Sunday, October 22, 2006

Ummm, I think it's called nausea?

With Grey's Anatomy moved to Thursday nights and Desperate Housewives relying far too heavily on Eva Longoria's semi-clad tiny torso for ratings bumps, the only TV left to consume on Sundays is sports.

Sure, there's LPGA, MLS and NASCAR racing offered on networks major enough to only need a single digit but what Sundays in October really come down to are football and post-season MLB. The Sunday sports viewing sesh can be broken down into 3 segments: Morning, Afternoon and Night.


Morning's obviously noon pregame coverage for a 1:00 game. Afternoon's the second game of the afternoon at 4:00 EST. And Night is usually NBC's new Football Night In America and, for today, MLB on FOX's presentation of Game 2 of the World Series.

CBS and FOX have had standard Sunday football packages for the past several years. 2006, however, saw NBC break back into the football business by launching its own primetime Sunday football showdown to usurp the network share lost by Monday Night Football's move to ABC affiliate ESPN. NBC celebrated the launch of it's new sports show franchise with the lamest name it could possibly come up with: Sunday Night Football and its associated analysis program Football Night In America. Right when it seemed NBC couldn't get any whiter they spice up their promo video with a rap song lacking so much melanin that the unacknowledged perpetrator could only be MC Powder.

NBC's shortcomings as a sports network are only reinforced by a terrible presence in the field of digital media. Though its SNFONNBC website boasts pretty bad-ass graphics, it's really nothing more than a Flash window with sound effects ripped straight out of Tecmo Bowl. It's now week 6 of the NFL and NBC's football home page still hypes a Manning Bowl that took place two months ago.

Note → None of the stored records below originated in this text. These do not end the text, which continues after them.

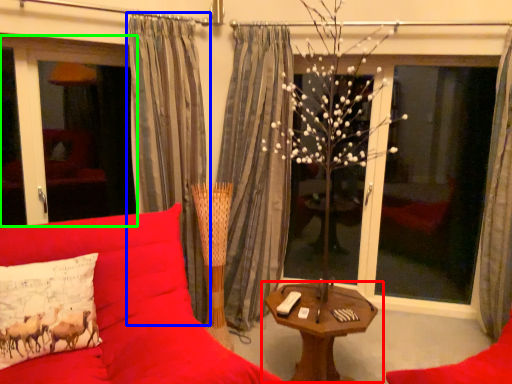 Question: Which object is positioned farthest from table (highlighted by a red box)? Select from curtain (highlighted by a blue box) and window screen (highlighted by a green box).

Choices:
 (A) curtain
 (B) window screen

Answer: (B) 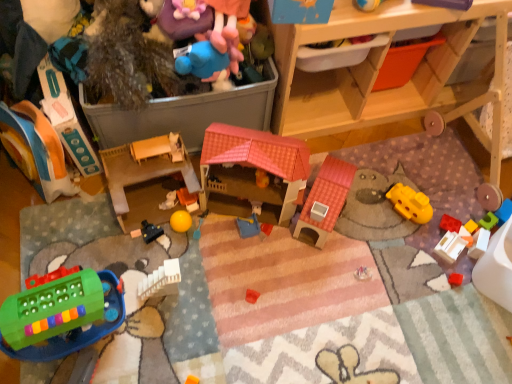 Find the location of a particular element. This screenshot has height=384, width=512. free space between white matte block at lower right, positioned as the second toy in right-to-left order, and yellow rubber ball at center, the 6th toy from the left is located at coordinates (x=325, y=240). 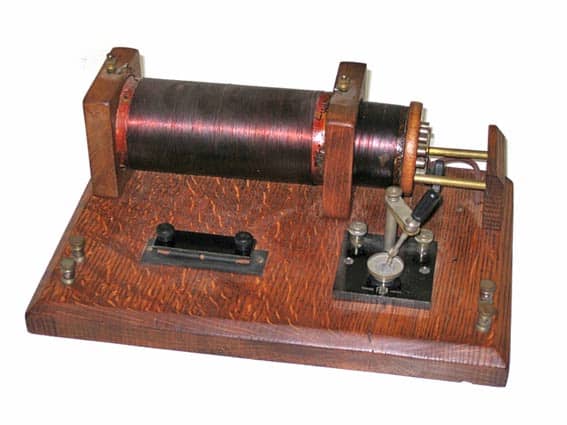 Locate an element on the screen. The width and height of the screenshot is (567, 425). wooden square block is located at coordinates (104, 118), (346, 133). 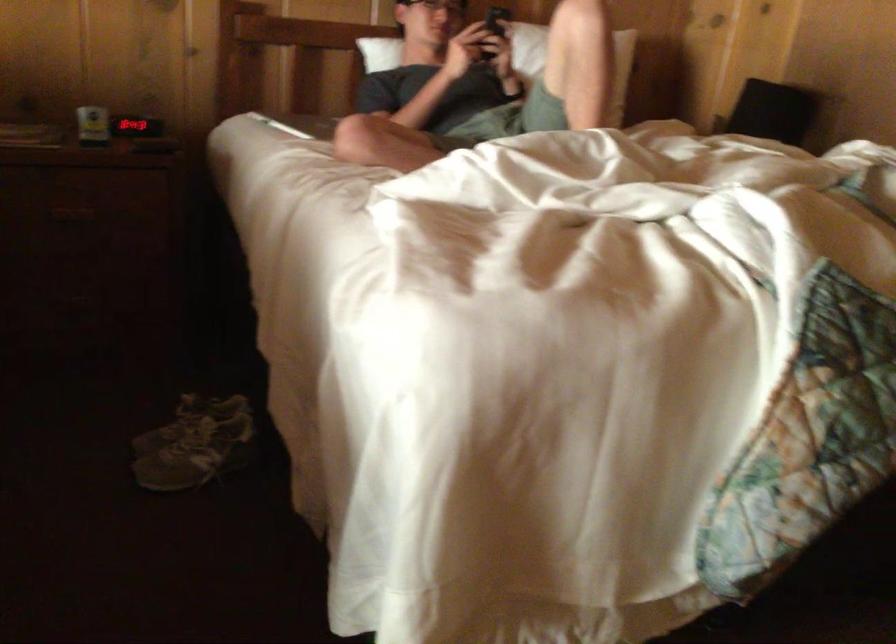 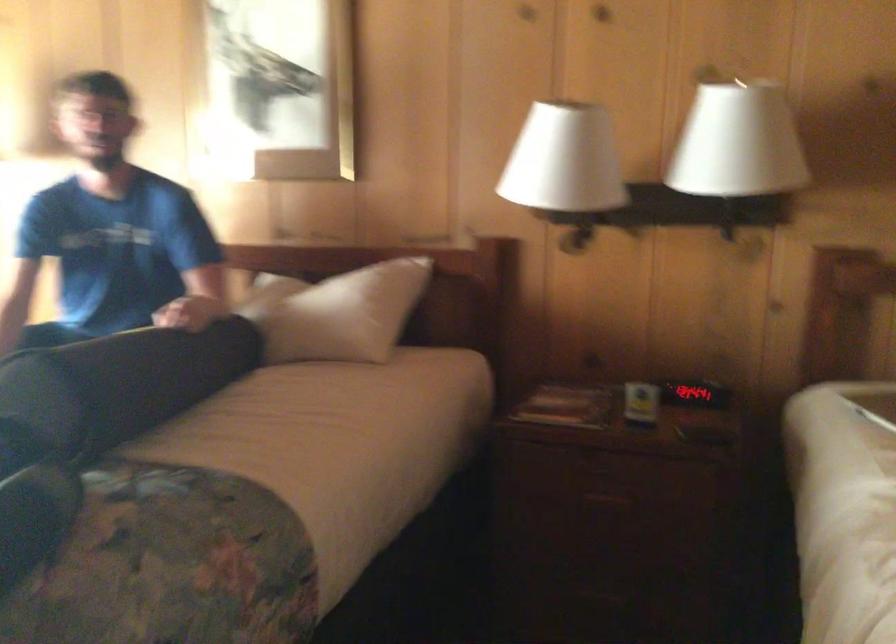 Locate, in the second image, the point that corresponds to point 134,128 in the first image.

(694, 393)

MLB on FOX = Huge DB's on FOX

This weekend also saw the start of the World Series on FOX with Joe Buck, Tim McCarver, Ken Rosenthal and Chris Myers handling the live game coverage. A new addition to the pre and postgame coverage, however, is guest analyst Eric Byrnes, formerly of the Oakland A's, whom we have the pleasure of seeing every time the series returns to Detroit this year. If anyone saw the coverage they'll understand that the picture posted to the right does not nearly do justice to how big of a douche bag Byrnes actually is. Like, I don't know of any dictionaries that actually have pictures but, you know, if there happened to be one that existed and if it actually chose to water down its credentials as the only dictionary to have pictures by including definitions and illustrations for words like "douche bag" then I'm sure Eric Byrnes would be smugly staring back at us between entries for "doubtless" and "dough."